It’s rare for a compilation to introduce a new brand of music and simultaneously stand alone as a great record from end to end. Like Brian Eno’s No New York, a seminal overview of the city’s late 70’s no-wave scene, After Dark, a recent sampler from upstart imprint Italians Do It Better, achieves this same feat more than competently. Coincidentally, 1978 New York also proves to be a perfect entry point for After Dark, a compilation of new Italo-disco/art-rock tracks from an offshoot imprint of the noisy, no-wave-inspired Troubleman Unlimited label.
These songs, previously only available as vinyl singles, showcase a group of artists breaking new ground by putting a gloomy, dreamy spin on the aforementioned Italo–a European disco sound of the 1980s made famous by Giorgio Moroder. Mostly unknown in America, the genre stayed breathing over the years due to its influence on electroclash, house, and the odd Scandinavian nu-disco revivalist like Sally Shapiro or Lindstrøm. For the most part though, Italo’s been left untouched, partly because it’s viewed as the ancestor to some of the 1980s’ schmaltziest Eurodisco hits (see Taco’s “Puttin’ on the Ritz”). But, the After Dark artists retain only Italo’s bouncy, arpeggiated synths (none of its tackiness) and add a deeper noir to create an intensely moody vibe throughout.
Portland’s Glass Candy, who formerly trafficked in jagged noise rock, opens the disc with “Rolling Down the Hills,” a track that sets the collection’s dark-yet-buoyant tone. It pulses with disco elements–horns accenting a deliberate thump–while singer Ida No’s ice-cold vocals drift above the mix. Later in the set, Glass Candy contributes three more songs (all covers), and they sound equally accomplished. Their version of Kraftwerk’s crucial “Computer Love” swaps the original’s chilly robotics for warm, dancing synths and, on a remake of Bell Epoque’s “Miss Broadway,” Ida No reverently evokes Debbie Harry amid guitarist Johnny Jewel’s crisp, elegant production.
Chromatics, who employ a similar aesthetic but with a more somber approach, provide two more of After Dark’s highlights with “Hands in the Dark” and “In the City,” the latter a haunting number with a twinkling keyboard, staccato guitar, and swooshing synths accompanying frontwoman’s Ruth Radelet’s bleak portrait of after-hours city life. Their final offering, “Killing Spree,” is one of the few missteps here–as a brief instrumental demo it’s by no means unpleasant but only serves as filler.
The other members of Italians’ small roster–Indeep, Mirage, Professor Genius, and Farah–round out After Dark’s remaining tracks and almost all excel. The only track to actually dislike is Farah’s stream-of-consciousness dirge “Law of Life,” a song whose poor lyrics and vocal delivery spoil its winning instrumentation. Indeep’s excellent reworking of “Last Night a DJ Saved My Life” offers the album’s bounciest cut, and Mirage uses a vocoder (thankfully, the only artist to do so here) to imbue tracks such as “Lady Operator” and the stellar “Lake of Dreams” with a druggy, pulsating persistence.

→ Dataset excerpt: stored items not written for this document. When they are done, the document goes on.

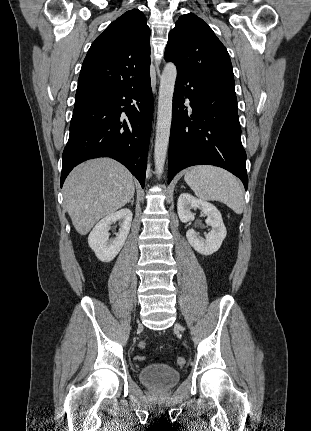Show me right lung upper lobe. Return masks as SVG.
I'll list each match as a JSON object with an SVG mask.
<instances>
[{
	"label": "right lung upper lobe",
	"instance_id": "obj_1",
	"mask_svg": "<svg viewBox=\"0 0 311 431\" xmlns=\"http://www.w3.org/2000/svg\"><path fill=\"white\" fill-rule=\"evenodd\" d=\"M143 12L127 11L92 43L82 64L76 97L117 89L150 70V29Z\"/></svg>",
	"mask_w": 311,
	"mask_h": 431
}]
</instances>
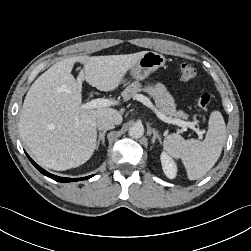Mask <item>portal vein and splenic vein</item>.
Wrapping results in <instances>:
<instances>
[{
  "label": "portal vein and splenic vein",
  "instance_id": "1",
  "mask_svg": "<svg viewBox=\"0 0 251 251\" xmlns=\"http://www.w3.org/2000/svg\"><path fill=\"white\" fill-rule=\"evenodd\" d=\"M137 101L142 102L145 106L150 108L156 116L169 124H174L182 127V132L187 131V127L193 129L194 131H197V129L194 127L193 123L191 122H186L180 119H175L171 117H167L165 114H163L151 101L148 97L142 95V94H137L134 97ZM116 101L110 100V99H104V98H98V99H93L90 102L83 104L82 108L83 109H93V108H101V107H108L111 105H115Z\"/></svg>",
  "mask_w": 251,
  "mask_h": 251
}]
</instances>
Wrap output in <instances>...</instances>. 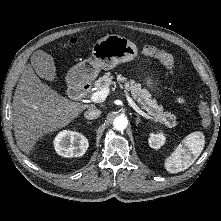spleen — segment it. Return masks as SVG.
<instances>
[{"mask_svg":"<svg viewBox=\"0 0 221 221\" xmlns=\"http://www.w3.org/2000/svg\"><path fill=\"white\" fill-rule=\"evenodd\" d=\"M205 144L203 133L194 132L186 136L165 160V169L169 173H178L188 169L201 154Z\"/></svg>","mask_w":221,"mask_h":221,"instance_id":"obj_1","label":"spleen"}]
</instances>
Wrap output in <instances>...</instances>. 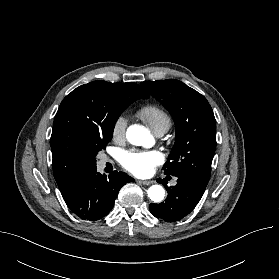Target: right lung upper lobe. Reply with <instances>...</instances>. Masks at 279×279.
Listing matches in <instances>:
<instances>
[{
  "label": "right lung upper lobe",
  "mask_w": 279,
  "mask_h": 279,
  "mask_svg": "<svg viewBox=\"0 0 279 279\" xmlns=\"http://www.w3.org/2000/svg\"><path fill=\"white\" fill-rule=\"evenodd\" d=\"M140 98L149 95L136 83L98 80L77 87L63 99L50 139L53 174L62 195L85 168L84 142L106 127L111 104Z\"/></svg>",
  "instance_id": "obj_1"
}]
</instances>
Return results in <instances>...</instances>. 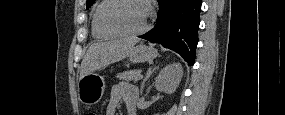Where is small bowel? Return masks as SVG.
<instances>
[{
    "mask_svg": "<svg viewBox=\"0 0 285 115\" xmlns=\"http://www.w3.org/2000/svg\"><path fill=\"white\" fill-rule=\"evenodd\" d=\"M136 90L129 84L120 82L112 87L109 101L106 107V115H115L120 103H124L128 115H135Z\"/></svg>",
    "mask_w": 285,
    "mask_h": 115,
    "instance_id": "obj_1",
    "label": "small bowel"
}]
</instances>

On these 14 neatly packaged and well-sequenced tracks, After Dark succeeds on several levels: it aims for a nighttime mood, nails it, and re-introduces Italo–a genre some thought better left alone–as something new, unique, even sexy, for a new millennium. And, like Eno’s No New York, the record presents (if not invents) a subgenre that most folks didn’t know existed and would be remiss to not investigate.